A judge sentenced an Indiana woman who pleaded guilty to funding the Islamic State (ISIS) to six and a half years in prison, the Justice Department announced Monday.
U.S. District Court Judge Philip P. Simon sentenced Samantha Elhassani, 35, who used to reside in Elkhart, Indiana, to the six and a half year term with three years of supervised release after Elhassani pleaded guilty to funding the terrorist group, the Associated Press reported.
Elhassani struck a plea deal with prosecutors, who agreed to drop more serious conspiracy charges and put forth a more lenient sentence.
Elhassani has told media outlets that her husband and brother-in-law bullied her into joining the terrorist group in 2014, the Times reported.

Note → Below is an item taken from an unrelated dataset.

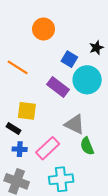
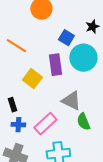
purple rectangle: (58, 87) -> (55, 65), turned 45
yellow square: (27, 111) -> (32, 79), moved, turned 30
black rectangle: (13, 128) -> (12, 105), turned 40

The U.S. Attorney’s Office said her husband and her brother-in-law joined the terrorist group, ISIS, and Elhassani made three trips to Hong Kong between November 2014 and April 2015, carrying more than $30,000 in gold and cash to help fund the group.
WSBT reported that Elhassani’s husband ultimately died in a drone strike while fighting for ISIS in 2017. She was detained in a Kurdish detention center with her four children after ISIS’s fall in Raqqa.
Elhassani was later flown back to America and transferred to U.S. custody in 2018.